(Collection entries)
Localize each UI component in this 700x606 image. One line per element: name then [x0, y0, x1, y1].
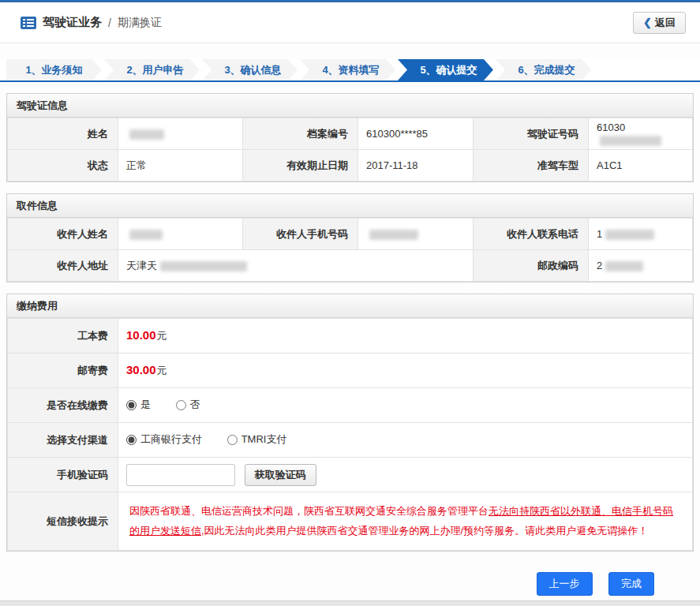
finish-button[interactable]: 完成 — [608, 572, 654, 596]
table-row: 姓名 档案编号 610300****85 驾驶证号码 61030 — [8, 118, 693, 150]
pickup-section-title: 取件信息 — [7, 194, 693, 218]
table-row: 状态 正常 有效期止日期 2017-11-18 准驾车型 A1C1 — [8, 150, 693, 181]
step-nav: 1、业务须知 2、用户申告 3、确认信息 4、资料填写 5、确认提交 6、完成提… — [0, 59, 700, 82]
step-5-confirm-submit: 5、确认提交 — [398, 59, 493, 80]
payment-channel-options: 工商银行支付 TMRI支付 — [118, 423, 693, 458]
online-no-option[interactable]: 否 — [176, 398, 200, 412]
icbc-pay-option[interactable]: 工商银行支付 — [126, 432, 202, 447]
pickup-info-section: 取件信息 收件人姓名 收件人手机号码 收件人联系电话 1 收件人地址 天津天 邮… — [6, 193, 694, 282]
online-yes-option[interactable]: 是 — [126, 398, 151, 412]
license-business-icon — [21, 17, 36, 29]
footer — [0, 600, 700, 606]
step-4-fill-data: 4、资料填写 — [300, 59, 395, 80]
recipient-name-label: 收件人姓名 — [8, 219, 118, 250]
recipient-mobile-label: 收件人手机号码 — [243, 219, 358, 250]
back-button[interactable]: ❮ 返回 — [633, 12, 686, 34]
status-value: 正常 — [118, 150, 243, 181]
redacted-value — [600, 136, 661, 146]
redacted-value — [160, 261, 247, 271]
payment-table: 工本费 10.00元 邮寄费 30.00元 是否在线缴费 是 否 — [7, 318, 693, 551]
fee-unit: 元 — [157, 330, 167, 342]
page-title: 驾驶证业务 — [43, 15, 102, 30]
tmri-pay-radio[interactable] — [227, 435, 238, 445]
table-row: 手机验证码 获取验证码 — [8, 458, 693, 492]
name-label: 姓名 — [8, 118, 118, 150]
redacted-value — [129, 129, 164, 140]
get-code-button[interactable]: 获取验证码 — [245, 464, 316, 486]
fee-unit: 元 — [157, 365, 167, 376]
license-section-title: 驾驶证信息 — [7, 94, 693, 118]
table-row: 收件人姓名 收件人手机号码 收件人联系电话 1 — [8, 219, 693, 250]
step-2-user-declaration: 2、用户申告 — [104, 59, 200, 80]
mailing-fee-value: 30.00元 — [118, 354, 693, 388]
payment-section: 缴纳费用 工本费 10.00元 邮寄费 30.00元 是否在线缴费 是 — [6, 294, 694, 552]
redacted-value — [129, 230, 163, 240]
status-label: 状态 — [8, 150, 118, 181]
page-header: 驾驶证业务 / 期满换证 ❮ 返回 — [0, 2, 700, 43]
step-3-confirm-info: 3、确认信息 — [202, 59, 298, 80]
form-actions: 上一步 完成 — [0, 552, 700, 596]
tmri-pay-option[interactable]: TMRI支付 — [227, 432, 287, 447]
name-value — [118, 118, 243, 150]
production-fee-label: 工本费 — [8, 319, 118, 354]
notice-text-after: ,因此无法向此类用户提供陕西省交通管理业务的网上办理/预约等服务。请此类用户避免… — [201, 525, 648, 537]
title-separator: / — [108, 17, 111, 29]
sms-code-input[interactable] — [126, 464, 235, 486]
redacted-value — [369, 230, 418, 240]
breadcrumb: 驾驶证业务 / 期满换证 — [21, 15, 162, 30]
online-no-label: 否 — [190, 398, 200, 412]
recipient-address-value: 天津天 — [118, 250, 474, 282]
recipient-phone-value: 1 — [589, 219, 693, 250]
file-number-label: 档案编号 — [243, 118, 358, 150]
mailing-fee-label: 邮寄费 — [8, 354, 118, 388]
table-row: 工本费 10.00元 — [8, 319, 693, 354]
expiry-date-value: 2017-11-18 — [358, 150, 474, 181]
production-fee-value: 10.00元 — [118, 319, 693, 354]
icbc-pay-label: 工商银行支付 — [140, 432, 202, 447]
license-info-table: 姓名 档案编号 610300****85 驾驶证号码 61030 状态 正常 有… — [7, 118, 693, 181]
online-no-radio[interactable] — [176, 400, 186, 410]
expiry-date-label: 有效期止日期 — [243, 150, 358, 181]
notice-text-before: 因陕西省联通、电信运营商技术问题，陕西省互联网交通安全综合服务管理平台 — [129, 505, 489, 517]
step-1-business-notice: 1、业务须知 — [6, 59, 102, 80]
page-subtitle: 期满换证 — [118, 16, 162, 30]
file-number-value: 610300****85 — [358, 118, 474, 150]
postal-code-label: 邮政编码 — [474, 250, 589, 282]
sms-notice-label: 短信接收提示 — [8, 492, 118, 551]
redacted-value — [605, 261, 643, 271]
back-label: 返回 — [655, 16, 676, 30]
vehicle-class-label: 准驾车型 — [474, 150, 589, 181]
table-row: 是否在线缴费 是 否 — [8, 388, 693, 423]
sms-code-label: 手机验证码 — [8, 458, 118, 492]
recipient-address-label: 收件人地址 — [8, 250, 118, 282]
vehicle-class-value: A1C1 — [589, 150, 693, 181]
table-row: 收件人地址 天津天 邮政编码 2 — [8, 250, 693, 282]
pickup-info-table: 收件人姓名 收件人手机号码 收件人联系电话 1 收件人地址 天津天 邮政编码 2 — [7, 218, 693, 282]
prev-step-button[interactable]: 上一步 — [537, 572, 593, 596]
tmri-pay-label: TMRI支付 — [241, 432, 287, 447]
online-yes-radio[interactable] — [126, 400, 137, 410]
recipient-mobile-value — [358, 219, 474, 250]
table-row: 短信接收提示 因陕西省联通、电信运营商技术问题，陕西省互联网交通安全综合服务管理… — [8, 492, 693, 551]
step-6-finish-submit: 6、完成提交 — [496, 59, 591, 80]
sms-code-field: 获取验证码 — [118, 458, 693, 492]
payment-channel-label: 选择支付渠道 — [8, 423, 118, 458]
recipient-phone-label: 收件人联系电话 — [474, 219, 589, 250]
online-payment-options: 是 否 — [118, 388, 693, 423]
table-row: 邮寄费 30.00元 — [8, 354, 693, 388]
table-row: 选择支付渠道 工商银行支付 TMRI支付 — [8, 423, 693, 458]
license-info-section: 驾驶证信息 姓名 档案编号 610300****85 驾驶证号码 61030 状… — [6, 93, 694, 182]
icbc-pay-radio[interactable] — [126, 435, 137, 445]
recipient-name-value — [118, 219, 243, 250]
postal-code-value: 2 — [589, 250, 693, 282]
sms-notice-text: 因陕西省联通、电信运营商技术问题，陕西省互联网交通安全综合服务管理平台无法向持陕… — [118, 492, 693, 551]
online-payment-label: 是否在线缴费 — [8, 388, 118, 423]
license-number-label: 驾驶证号码 — [474, 118, 589, 150]
online-yes-label: 是 — [140, 398, 151, 412]
chevron-left-icon: ❮ — [643, 17, 652, 28]
production-fee-amount: 10.00 — [126, 328, 156, 342]
mailing-fee-amount: 30.00 — [126, 363, 156, 376]
license-number-value: 61030 — [589, 118, 693, 150]
redacted-value — [605, 230, 654, 240]
payment-section-title: 缴纳费用 — [7, 294, 693, 318]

▸ TASK DIRECTIONS:
Your copy must match the records above word for word and contain no pictures.

▸ ANSWER TO THE EXERCISE:
Localize each UI component in this 700x606 image. One line per element: name then [x0, y0, x1, y1].
finish-button[interactable]: 完成 — [608, 572, 654, 596]
table-row: 姓名 档案编号 610300****85 驾驶证号码 61030 — [8, 118, 693, 150]
pickup-section-title: 取件信息 — [7, 194, 693, 218]
table-row: 状态 正常 有效期止日期 2017-11-18 准驾车型 A1C1 — [8, 150, 693, 181]
step-nav: 1、业务须知 2、用户申告 3、确认信息 4、资料填写 5、确认提交 6、完成提… — [0, 59, 700, 82]
step-5-confirm-submit: 5、确认提交 — [398, 59, 493, 80]
payment-channel-options: 工商银行支付 TMRI支付 — [118, 423, 693, 458]
online-no-option[interactable]: 否 — [176, 398, 200, 412]
icbc-pay-option[interactable]: 工商银行支付 — [126, 432, 202, 447]
pickup-info-section: 取件信息 收件人姓名 收件人手机号码 收件人联系电话 1 收件人地址 天津天 邮… — [6, 193, 694, 282]
online-yes-option[interactable]: 是 — [126, 398, 151, 412]
license-business-icon — [21, 17, 36, 29]
footer — [0, 600, 700, 606]
step-4-fill-data: 4、资料填写 — [300, 59, 395, 80]
recipient-name-label: 收件人姓名 — [8, 219, 118, 250]
recipient-mobile-label: 收件人手机号码 — [243, 219, 358, 250]
back-button[interactable]: ❮ 返回 — [633, 12, 686, 34]
status-value: 正常 — [118, 150, 243, 181]
redacted-value — [600, 136, 661, 146]
redacted-value — [160, 261, 247, 271]
payment-table: 工本费 10.00元 邮寄费 30.00元 是否在线缴费 是 否 — [7, 318, 693, 551]
fee-unit: 元 — [157, 330, 167, 342]
page-title: 驾驶证业务 — [43, 15, 102, 30]
tmri-pay-radio[interactable] — [227, 435, 238, 445]
table-row: 手机验证码 获取验证码 — [8, 458, 693, 492]
name-label: 姓名 — [8, 118, 118, 150]
redacted-value — [129, 129, 164, 140]
get-code-button[interactable]: 获取验证码 — [245, 464, 316, 486]
fee-unit: 元 — [157, 365, 167, 376]
license-section-title: 驾驶证信息 — [7, 94, 693, 118]
table-row: 收件人姓名 收件人手机号码 收件人联系电话 1 — [8, 219, 693, 250]
step-2-user-declaration: 2、用户申告 — [104, 59, 200, 80]
mailing-fee-value: 30.00元 — [118, 354, 693, 388]
payment-section: 缴纳费用 工本费 10.00元 邮寄费 30.00元 是否在线缴费 是 — [6, 294, 694, 552]
redacted-value — [129, 230, 163, 240]
status-label: 状态 — [8, 150, 118, 181]
page-header: 驾驶证业务 / 期满换证 ❮ 返回 — [0, 2, 700, 43]
step-3-confirm-info: 3、确认信息 — [202, 59, 298, 80]
form-actions: 上一步 完成 — [0, 552, 700, 596]
tmri-pay-option[interactable]: TMRI支付 — [227, 432, 287, 447]
name-value — [118, 118, 243, 150]
production-fee-label: 工本费 — [8, 319, 118, 354]
notice-text-after: ,因此无法向此类用户提供陕西省交通管理业务的网上办理/预约等服务。请此类用户避免… — [201, 525, 648, 537]
title-separator: / — [108, 17, 111, 29]
sms-code-input[interactable] — [126, 464, 235, 486]
redacted-value — [369, 230, 418, 240]
breadcrumb: 驾驶证业务 / 期满换证 — [21, 15, 162, 30]
online-no-label: 否 — [190, 398, 200, 412]
recipient-address-value: 天津天 — [118, 250, 474, 282]
recipient-phone-value: 1 — [589, 219, 693, 250]
file-number-label: 档案编号 — [243, 118, 358, 150]
mailing-fee-label: 邮寄费 — [8, 354, 118, 388]
table-row: 工本费 10.00元 — [8, 319, 693, 354]
expiry-date-value: 2017-11-18 — [358, 150, 474, 181]
production-fee-value: 10.00元 — [118, 319, 693, 354]
icbc-pay-label: 工商银行支付 — [140, 432, 202, 447]
license-info-table: 姓名 档案编号 610300****85 驾驶证号码 61030 状态 正常 有… — [7, 118, 693, 181]
online-no-radio[interactable] — [176, 400, 186, 410]
expiry-date-label: 有效期止日期 — [243, 150, 358, 181]
notice-text-before: 因陕西省联通、电信运营商技术问题，陕西省互联网交通安全综合服务管理平台 — [129, 505, 489, 517]
step-1-business-notice: 1、业务须知 — [6, 59, 102, 80]
page-subtitle: 期满换证 — [118, 16, 162, 30]
file-number-value: 610300****85 — [358, 118, 474, 150]
postal-code-label: 邮政编码 — [474, 250, 589, 282]
sms-notice-label: 短信接收提示 — [8, 492, 118, 551]
redacted-value — [605, 261, 643, 271]
back-label: 返回 — [655, 16, 676, 30]
vehicle-class-label: 准驾车型 — [474, 150, 589, 181]
table-row: 是否在线缴费 是 否 — [8, 388, 693, 423]
sms-code-label: 手机验证码 — [8, 458, 118, 492]
recipient-address-label: 收件人地址 — [8, 250, 118, 282]
vehicle-class-value: A1C1 — [589, 150, 693, 181]
table-row: 收件人地址 天津天 邮政编码 2 — [8, 250, 693, 282]
pickup-info-table: 收件人姓名 收件人手机号码 收件人联系电话 1 收件人地址 天津天 邮政编码 2 — [7, 218, 693, 282]
prev-step-button[interactable]: 上一步 — [537, 572, 593, 596]
tmri-pay-label: TMRI支付 — [241, 432, 287, 447]
online-yes-radio[interactable] — [126, 400, 137, 410]
recipient-mobile-value — [358, 219, 474, 250]
table-row: 短信接收提示 因陕西省联通、电信运营商技术问题，陕西省互联网交通安全综合服务管理… — [8, 492, 693, 551]
step-6-finish-submit: 6、完成提交 — [496, 59, 591, 80]
sms-code-field: 获取验证码 — [118, 458, 693, 492]
payment-channel-label: 选择支付渠道 — [8, 423, 118, 458]
recipient-phone-label: 收件人联系电话 — [474, 219, 589, 250]
online-payment-options: 是 否 — [118, 388, 693, 423]
table-row: 邮寄费 30.00元 — [8, 354, 693, 388]
table-row: 选择支付渠道 工商银行支付 TMRI支付 — [8, 423, 693, 458]
license-info-section: 驾驶证信息 姓名 档案编号 610300****85 驾驶证号码 61030 状… — [6, 93, 694, 182]
icbc-pay-radio[interactable] — [126, 435, 137, 445]
recipient-name-value — [118, 219, 243, 250]
postal-code-value: 2 — [589, 250, 693, 282]
sms-notice-text: 因陕西省联通、电信运营商技术问题，陕西省互联网交通安全综合服务管理平台无法向持陕… — [118, 492, 693, 551]
online-payment-label: 是否在线缴费 — [8, 388, 118, 423]
license-number-label: 驾驶证号码 — [474, 118, 589, 150]
online-yes-label: 是 — [140, 398, 151, 412]
chevron-left-icon: ❮ — [643, 17, 652, 28]
production-fee-amount: 10.00 — [126, 328, 156, 342]
mailing-fee-amount: 30.00 — [126, 363, 156, 376]
license-number-value: 61030 — [589, 118, 693, 150]
redacted-value — [605, 230, 654, 240]
payment-section-title: 缴纳费用 — [7, 294, 693, 318]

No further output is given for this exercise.